A rebel says that in six months it will be raining inside. All of God’s creatures are scared of these words, for they know there is great truth to them. Hell is raining down upon those who sit still in the belly of sinfulness, refusing to leave. Those who do attempt a last minute fence hop are not guaranteed salvation. Such is the frustration of the brutality that Denis showers upon its inmates. Days later, a house is defaced with violent reds and yellows, all its insides burnt into crispy unintelligible blackness. They will be happy for the rain, now. Some burn down with it, but they were gone long before death granted release. Africa crumbles and Denis watches handcuffed, with sorrowful eyes. Her camera doesn’t like to watch the really bad parts. Moving like a curious, unknowing ghost, it ominously gives substance to the shadows that lurk around the corners and sit on ceilings with nosebleeds.
Sun-soaked warriors run through the land with revised revolutions and malice and madness and massacre, and there is only one thing left to happen once they stop. Maria is mad, Manuel is madder. And Denis is the maddest of them all. Rather than relying on malevolence to fester behind closed doors at the edges of frames, Denis parades it around on full show while wearing a victory sash, and as such I’m a wee bit confused that there are reviews saying this has a confusing narrative. If there is one Denis film where intentions are able to be followed, it is this one. Her sharp droning scores ensure her frames remain vivid far past their sell-by date and her final sequences have never disappointed. It may be so that White Material holds the award for both the greatest intro and the greatest outro of her entire filmography. And that is high praise.
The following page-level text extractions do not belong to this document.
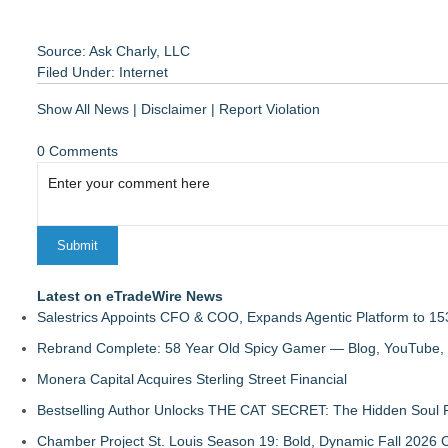
Source: Ask Charly, LLC
Filed Under:
Internet
Show All News
|
Disclaimer
|
Report Violation
0 Comments
Latest on eTradeWire News
Salestrics Appoints CFO & COO, Expands Agentic Platform to 153
Rebrand Complete: 58 Year Old Spicy Gamer — Blog, YouTube, 
Monera Capital Acquires Sterling Street Financial
Bestselling Author Unlocks THE CAT SECRET: The Hidden Soul P
Chamber Project St. Louis Season 19: Bold, Dynamic Fall 2026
“i know nothing. Talk to me!”
If a single piece of dialogue summarized my relationship with Claire Denis, it would be this. This is her final film for now, and oh, we’ve had some laughs. Each one felt like being way past the point of sobriety and trying to wade through a mile of muddy terrain just to get to your car, which you don’t yet realize you’ve forgotten the keys to. And she will continue to never give you nothing. And you will not make a fuss, you will not scream and ask for mercy, for you will be, deep in the darkest chasms of your being, loving every moment of it. Marco never says, “Something stinks, and I bet it goes right to the top!” like any person who’s watched far too many films would, and yet still, his stoic eyes that survey the landscape of the film say the most of all. Which futilely amounts to the same sweet nothings the rest of the film’s inhabitants offer.
Her films patrol with a pulse that is at times so quiet and sedated they are feared dead, only to all of a sudden explode into the aether as if lost in an endless desert after taking a shitload of peyote and are now in way, way over their head. She will give you two small thin sticks of wood as she proceeds to kick you right out the rear of the car, its wheels screech and spin off into the distance and all you can hear over the rainstorm is her yelling at you to suck it up and light a fire. And gosh darn it, some people just don’t want to light that fire. Some people just don’t like being told what to do no sir. You cannot blame people for this reluctance. The rain, it never ends. It fills the screen like wind fills a field, there is nothing but rain, maybe there was never nothing but rain. The water forms around the cities bodies, accessing the damage, taking information back to its deity deep underground. The rain forces the discards of the adults into the gutter with the rest of the mud for the children to make mud pies out of. Sometimes self-destruction finds you wherever you go. Sometimes comes the mother, sometimes the wolf.